Thursday morning update
The Center for Voter Information issued its own press release Thursday morning.
The non-profit and non-partisan Center for Voter Information (CVI) announced today that it is mailing blank absentee-ballot request forms to 80,000 North Carolina residents. The mail recipients previously had received request forms that CVI had partially filled out with the recipient’s name and address. CVI is sending out the new mailings voluntarily, to ensure maximum voter participation in the state.
In a press release today, the North Carolina State Board of Elections stated that, due to a new state law, civic-engagement groups such as CVI cannot send ballot request forms “with voters’ information already filled out on the forms.” Although CVI had previously shared samples of the mail pieces with state election officials, CVI decided today to send a fresh batch of blank absentee forms to prospective voters, in an abundance of caution.
As a convenience, CVI had filled out the names and addresses of the 80,000 North Carolina residents, as is common and legal in most states. However, the new state law in North Carolina is poorly worded and states that a request for absentee ballots is not valid if the “completed written request is completed, partially or in whole…” CVI believed that it was complying with the new law, and had received written assurances from the state regarding its mailing.
CVI and its partner group, the Voter Participation Center (VPC), mail registration applications to unregistered individuals, and absentee-ballot request forms to registered individuals, along with pre-addressed envelopes to make it easy to bring democracy to the doorstep of so many people.

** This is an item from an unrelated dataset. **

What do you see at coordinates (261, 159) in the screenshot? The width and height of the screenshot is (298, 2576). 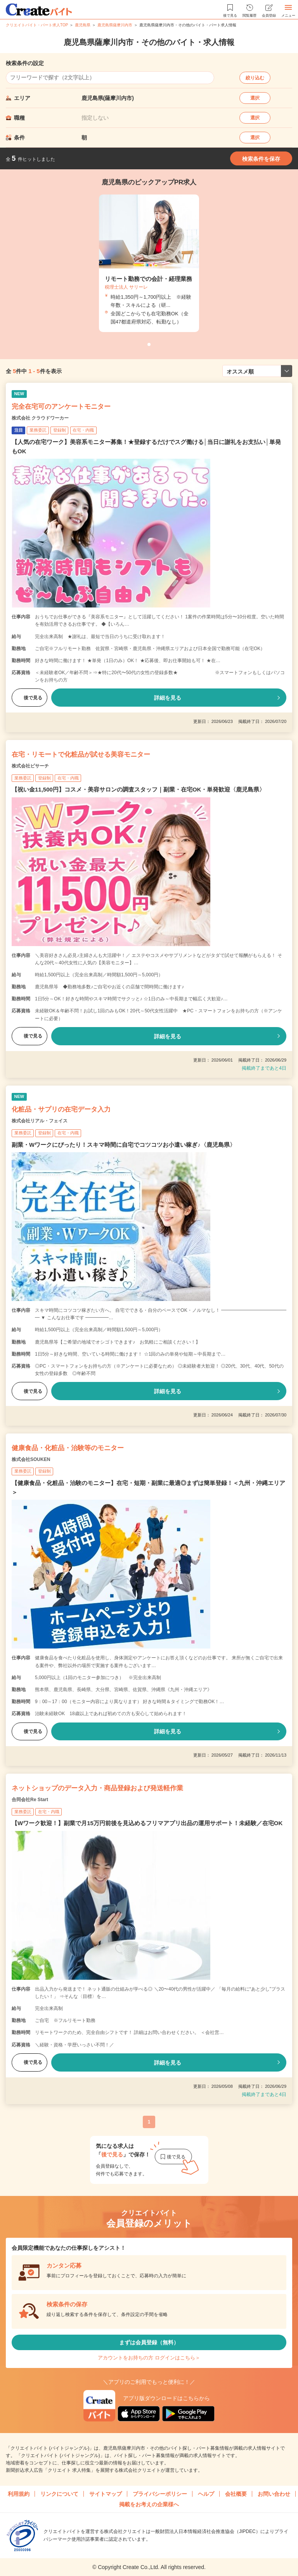 I see `検索条件を保存` at bounding box center [261, 159].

Since 2003, the organizations have helped register more than 4.6 million voters nationally.
As millions of Americans self-isolate because of the coronavirus pandemic, mail-based voter registration and vote-by-mail efforts have never been more important. CVI and VPC run the nation’s largest mail-based voter registration program, and their work is crucial today. www.centerforvoterinformation.org
Original story below
The State Board of Elections has learned that a voter advocacy group mailed about 80,000 absentee ballot request forms to North Carolina residents with voters’ information already filled out on the forms.
A state law passed last year prohibits election officials from accepting absentee ballot request forms pre-filled “partially or in whole,” and the State Board has instructed county boards of elections not to process such request forms.
The advocacy group, The Center for Voter Information (CVI) in Washington, D.C., halted additional mailings with pre-filled voter information after N.C. elections officials informed the group of the issue.
CVI plans to send about 400,000 additional mailings to N.C. residents, but they will include blank absentee ballot request forms, which are valid.
County boards of elections that receive an invalid absentee request form will send a letter to the voter informing them of the issue. The letter will include a blank request form for the voter to return.
The State Board urges voters to discard any absentee ballot request form they receive that includes pre-filled voter information.
CVI asked State Board staff to review a sample mailing in April, and State Board staff did not catch the pre-filled forms at that time. However, CVI sent some mailings before forwarding the final product to elections officials for review. Election officials discovered the issue after these mailings were sent to voters.
“We will do our best to review mailings and other voting information distributed by third parties when requested and when resources allow for it,” said Karen Brinson Bell, executive director of the N.C. State Board of Elections. “However, it’s ultimately up to advocacy groups to ensure their mailings do not confuse voters or potentially affect their ability to vote in an election.”
All registered voters in North Carolina may request an absentee by-mail ballot. The official 2020 State Absentee Ballot Request Form is available for download from the State Board website. Voters may also pick up a request form from their county board of elections or call their county board to request a form.
For the November 3 general election, the deadline to request an absentee ballot by mail is October 27. Voters may request a ballot now. Starting in early September, ballots will be mailed to voters who request them.